--- What you need to do ---
List each line of the data that holds the string "more", please.

--- Entries shown ---
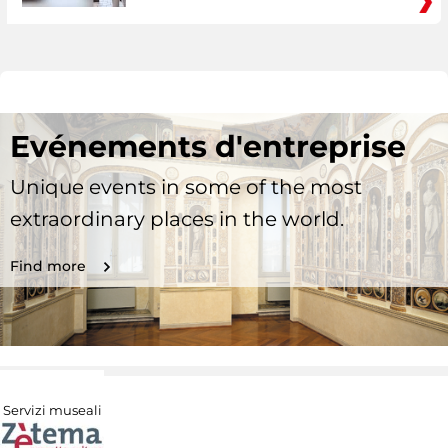
Evénements d'entreprise
Unique events in some of the most
extraordinary places in the world.
Find more
Servizi museali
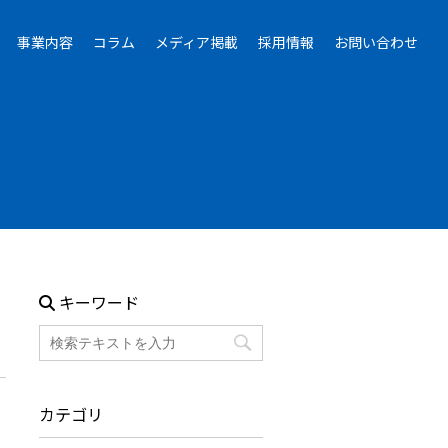
事業内容
コラム
メディア掲載
採用情報
お問い合わせ
キーワード
リ
カテゴリ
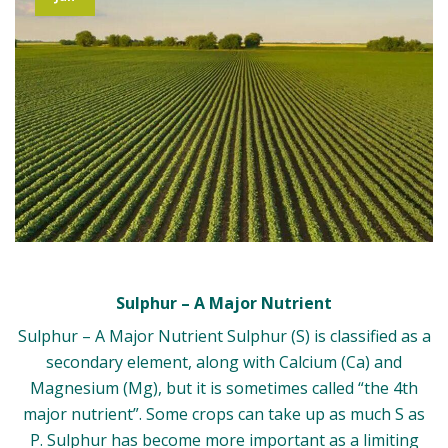
Sulphur – A Major Nutrient
Sulphur – A Major Nutrient Sulphur (S) is classified as a
secondary element, along with Calcium (Ca) and
Magnesium (Mg), but it is sometimes called “the 4th
major nutrient”. Some crops can take up as much S as
P. Sulphur has become more important as a limiting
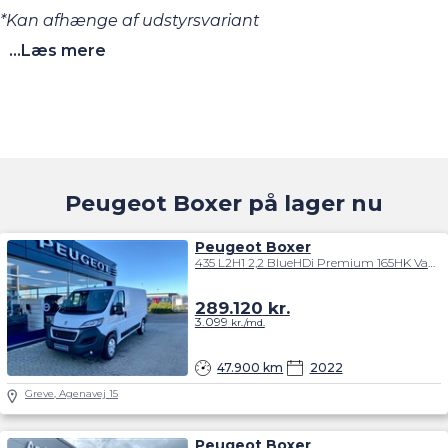
*Kan afhænge af udstyrsvariant
...Læs mere
Peugeot Boxer på lager nu
Peugeot Boxer
435 L2H1 2,2 BlueHDi Premium 165HK Van 6g
289.120
kr.
3.099
kr./md.
47.900 km
2022
Greve, Agenavej 15
Peugeot Boxer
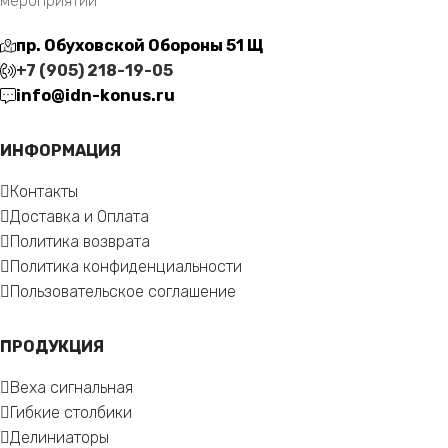
мероприятий
пр. Обуховской Обороны 51 Щ
+7 (905) 218-19-05
info@idn-konus.ru
ИНФОРМАЦИЯ
Контакты
Доставка и Оплата
Политика возврата
Политика конфиденциальности
Пользовательское соглашение
ПРОДУКЦИЯ
Веха сигнальная
Гибкие столбики
Делиниаторы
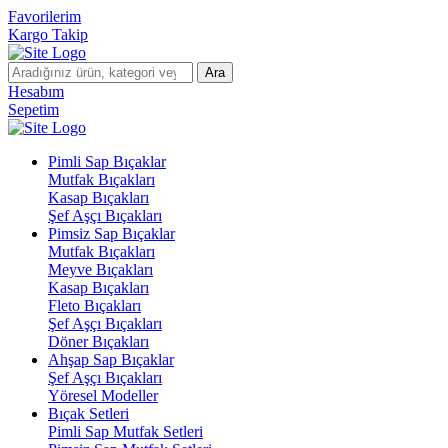
Favorilerim
Kargo Takip
Ara
Hesabım
Sepetim
Pimli Sap Bıçaklar
Mutfak Bıçakları
Kasap Bıçakları
Şef Aşçı Bıçakları
Pimsiz Sap Bıçaklar
Mutfak Bıçakları
Meyve Bıçakları
Kasap Bıçakları
Fleto Bıçakları
Şef Aşçı Bıçakları
Döner Bıçakları
Ahşap Sap Bıçaklar
Şef Aşçı Bıçakları
Yöresel Modeller
Bıçak Setleri
Pimli Sap Mutfak Setleri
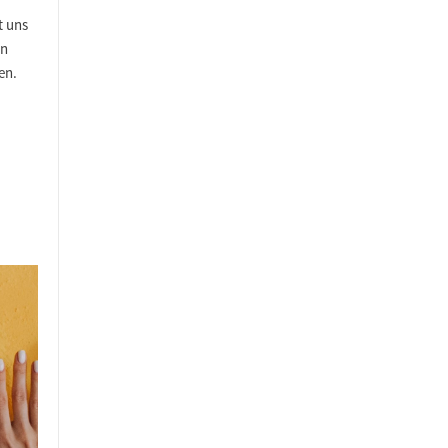
t uns
en
en.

--- Worked solution ---
Find more
P. Sulphur has become more important as a limiting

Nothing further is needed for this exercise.